I could use a fast computation of an orthonormalized basis to represent columns of a tall and narrow dense matrix.

Taking advantage of an idle hour, I came up with this modified Gram-Schmidt:

```
using LinearAlgebra
function coldot(A, j, i)
m = size(A, 1)
r = zero(eltype(A))
@simd for k in 1:m
r += A[k, i] * A[k, j]
end
return r;
end
function colnorm(A, j)
return sqrt(coldot(A, j, j));
end
function colsubt!(A, i, j, r)
m = size(A, 1)
@simd for k in 1:m
A[k, i] -= r * A[k, j]
end
end
function normalizecol!(A, j)
m = size(A, 1)
r = 1.0 / colnorm(A, j)
@simd for k in 1:m
A[k, j] *= r
end
end
function mgsortho!(A)
@show m, n = size(A)
normalizecol!(A, 1)
for j in 2:n
Base.Threads.@threads for i in j:n
colsubt!(A, i, j-1, coldot(A, j-1, i))
end
normalizecol!(A, j)
end
return A
end
```

Initially I found it (predictably) slower than the built in `qr!`

. For instance for a 200,000\times 200 matrix, my version was more than three times slower.
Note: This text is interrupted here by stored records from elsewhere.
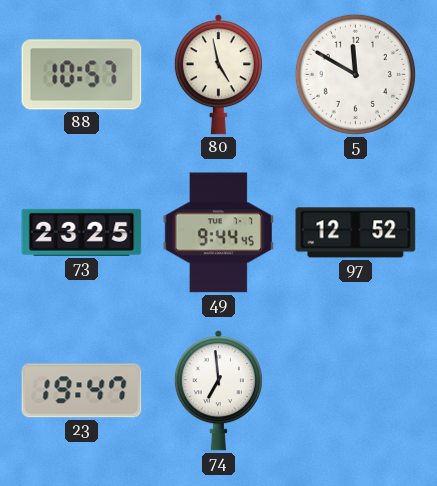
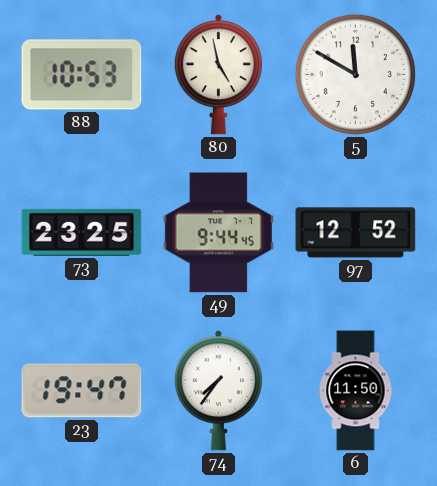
88: 10:57 -> 10:53
74: 6:59 -> 7:36
6: none -> 11:50
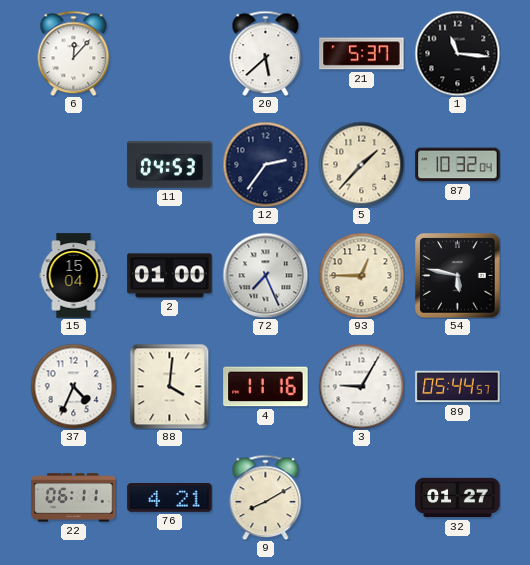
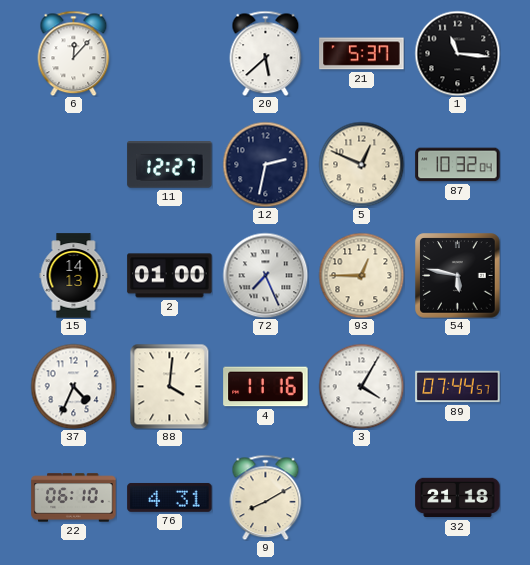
11: 04:53 -> 12:27
12: 2:36 -> 2:32
5: 1:37 -> 12:49
15: 15:04 -> 14:13
3: 9:05 -> 4:05
89: 05:44 -> 07:44
22: 06:11 -> 06:10
76: 4:21 -> 4:31
32: 01:27 -> 21:18
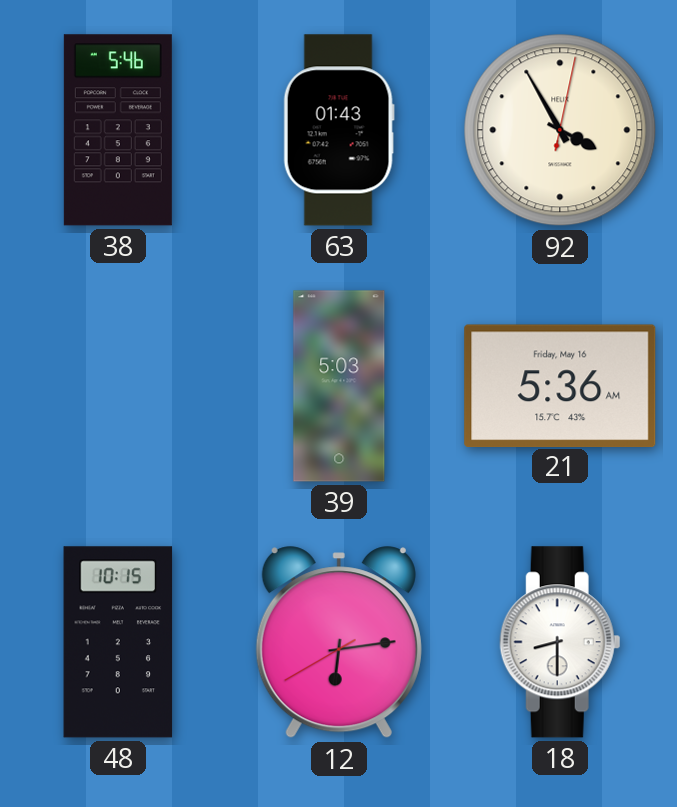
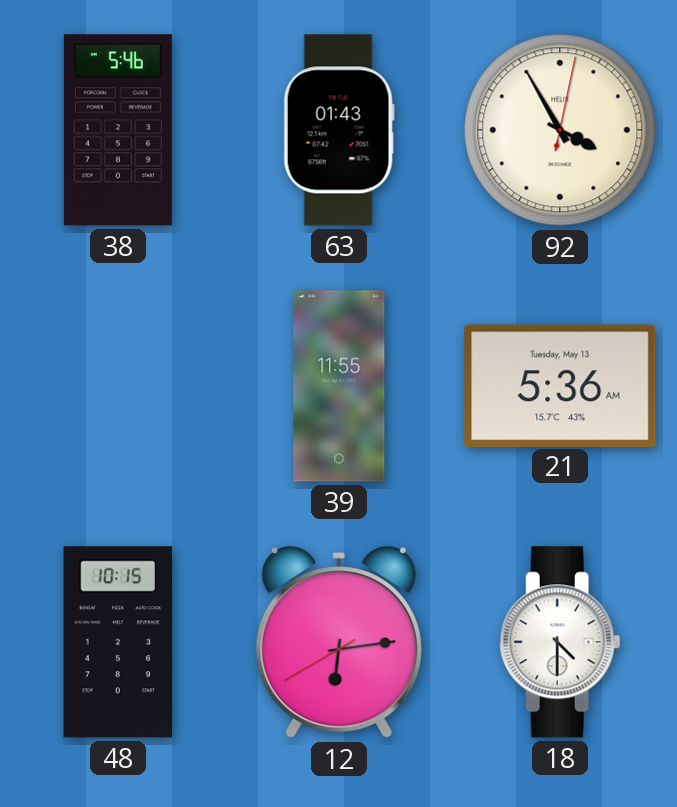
39: 5:03 -> 11:55
21 date: Friday, May 16 -> Tuesday, May 13
18: 8:30 -> 4:30
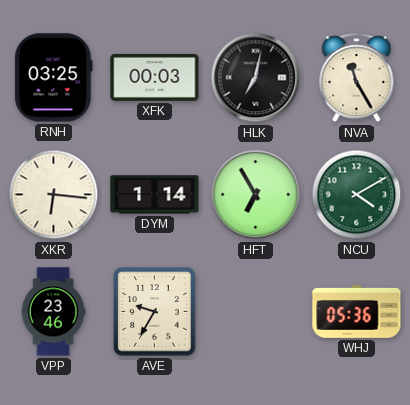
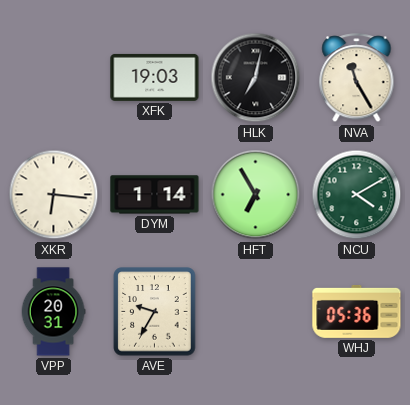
RNH: 03:25 -> none
XFK: 00:03 -> 19:03
VPP: 23:46 -> 20:31
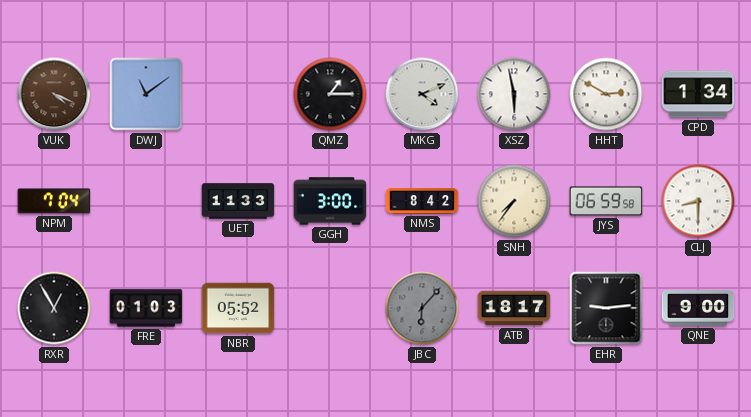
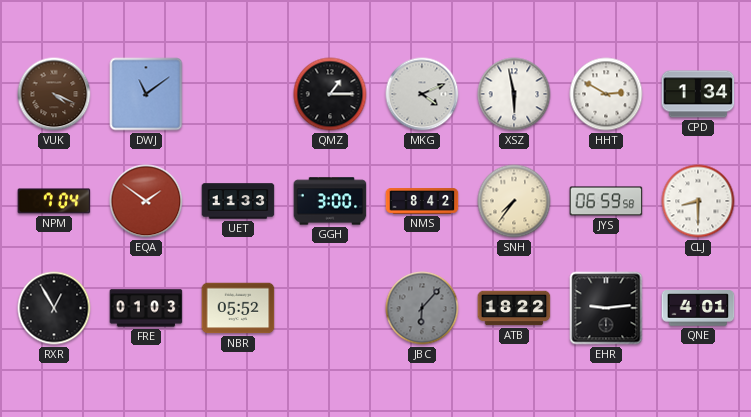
EQA: none -> 1:51
ATB: 18:17 -> 18:22
QNE: 9:00 -> 4:01
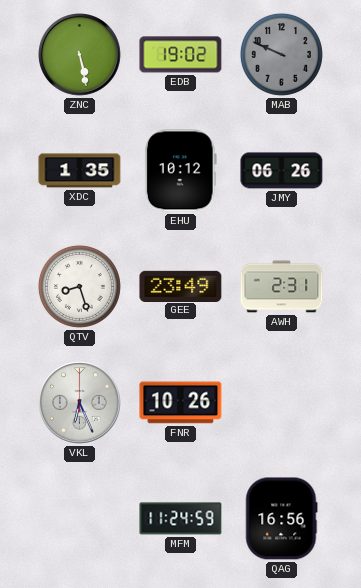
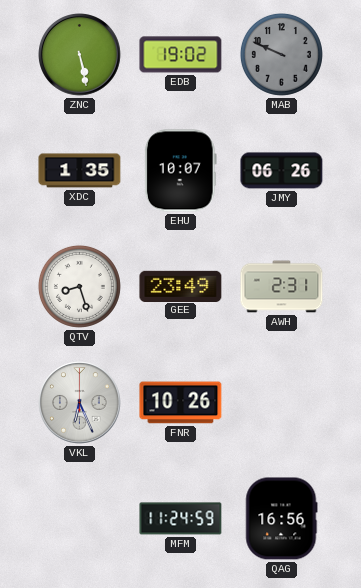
EHU: 10:12 -> 10:07
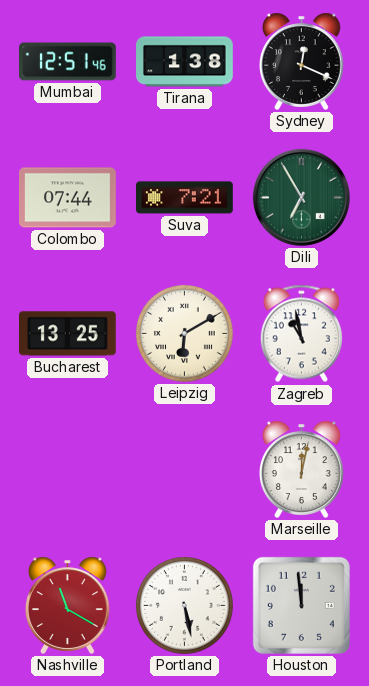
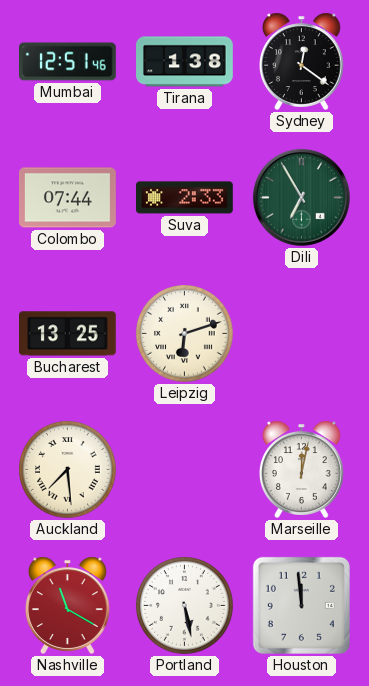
Sydney: 12:19 -> 12:21
Suva: 7:21 -> 2:33
Leipzig: 6:10 -> 6:12
Zagreb: 10:58 -> none
Auckland: none -> 7:29
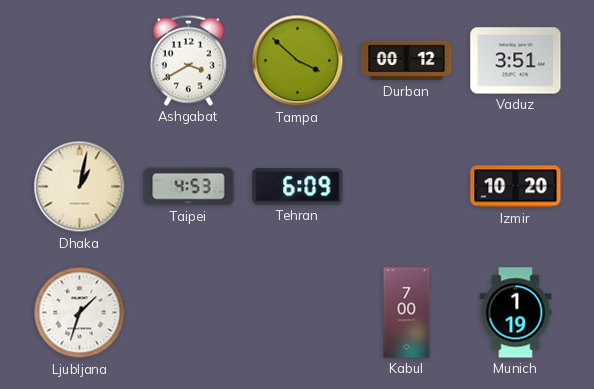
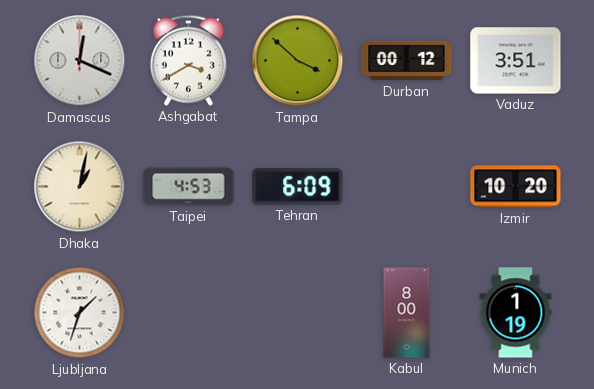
Damascus: none -> 12:19
Kabul: 7:00 -> 8:00
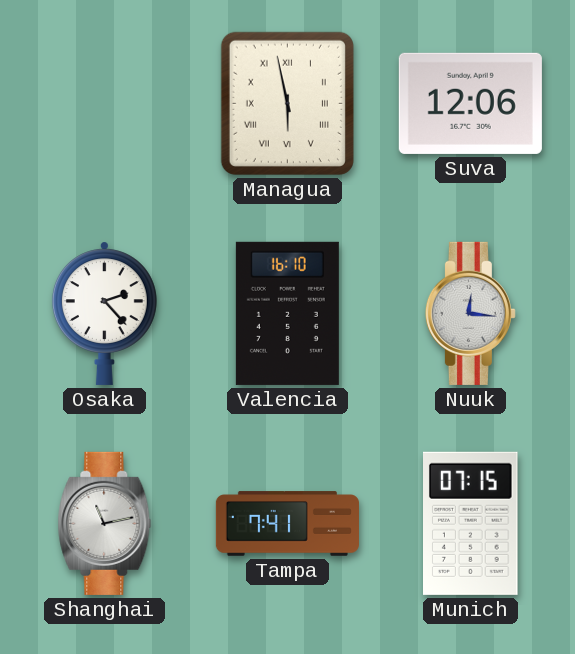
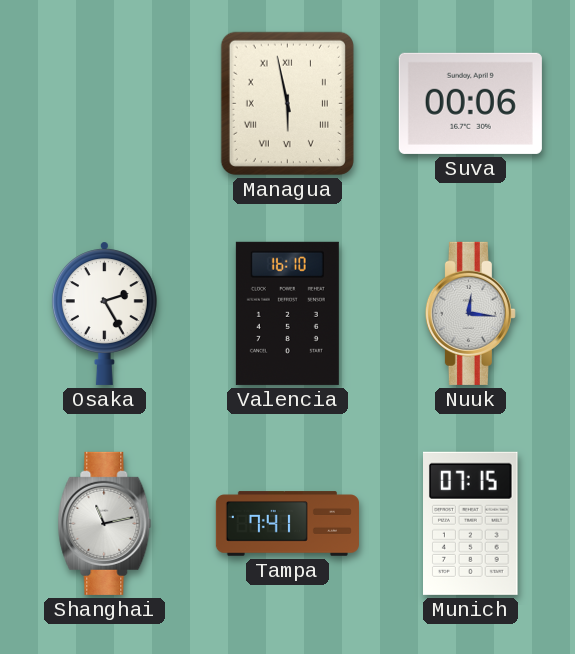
Suva: 12:06 -> 00:06
Osaka: 2:23 -> 2:25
However, If I have a multiprocessor, I can use more threads and things change quite a bit.

For a matrix 2,000,000\times 400, using multiple threads

```
# threads qr! mgsortho!
1 232 s 305 s
2 216 s 170 s
4 212 s 141 s
```

To conclude, no question but a challenge: care to make it faster still?